How simple is too simple?

These practices – his practices – are so simple that they are easily shunted aside, overlooked, disregarded as too simple, possibly, or too trivial to be effective. And so, we go about our day over-complicating our search for God.

God’s not just there with us when we pray and call upon Him. He’s with us each minute waiting for us to acknowledge Him and invite Him into our experience.

He’s here right now, as I write this text. He’ll be with me in a minute or two when I get up to make another cup of tea. He was with me earlier when I put in a load of laundry.

When I keep my mind trained on His presence with me as I perform all of my tasks throughout the day, I immediately feel the joy that Brother Lawrence describes, knowing that God — my partner in all things — is with me waiting for me to notice His presence, to experience His loving embrace.

Fr.

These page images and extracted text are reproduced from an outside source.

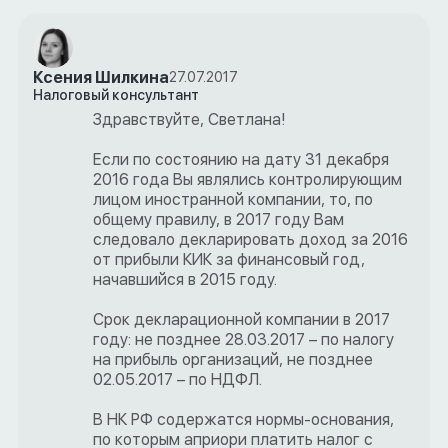
Ксения Шилкина
27.07.2017
Налоговый консультант
Здравствуйте, Светлана!
Если по состоянию на дату 31 декабря
2016 года Вы являлись контролирующим
лицом иностранной компании, то, по
общему правилу, в 2017 году Вам
следовало декларировать доход за 2016
от прибыли КИК за финансовый год,
начавшийся в 2015 году.
Срок декларационной компании в 2017
году: не позднее 28.03.2017 – по налогу
на прибыль организаций, не позднее
02.05.2017 – по НДФЛ.
В НК РФ содержатся нормы-основания,
по которым априори платить налог с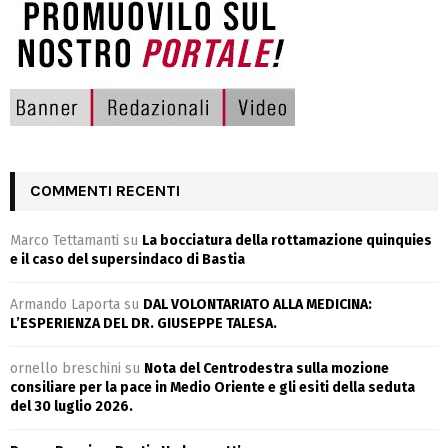
COMMENTI RECENTI
Marco Tettamanti
su
La bocciatura della rottamazione quinquies
e il caso del supersindaco di Bastia
Armando Laporta
su
DAL VOLONTARIATO ALLA MEDICINA:
L’ESPERIENZA DEL DR. GIUSEPPE TALESA.
ornello breschini
su
Nota del Centrodestra sulla mozione
consiliare per la pace in Medio Oriente e gli esiti della seduta
del 30 luglio 2026.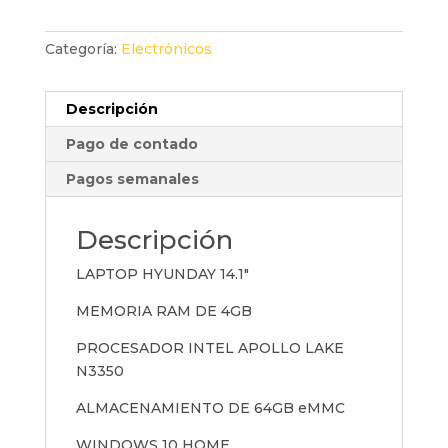
Categoría:
Electrónicos
Descripción
Pago de contado
Pagos semanales
Descripción
LAPTOP HYUNDAY 14.1″
MEMORIA RAM DE 4GB
PROCESADOR INTEL APOLLO LAKE
N3350
ALMACENAMIENTO DE 64GB eMMC
WINDOWS 10 HOME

James Martin SJ, in his excellent book, The Jesuit Guide to (Almost) Everything, discusses the Jesuit form of prayer in which one imagines being part of the stories in the Bible.

Imagining God sitting next to me as I write, or in the car as I run errands, allows me to feel His presence. And once felt, to be washed clean in the glow of His light, able to bring a more loving heart and a more receptive spirit as I go about my day.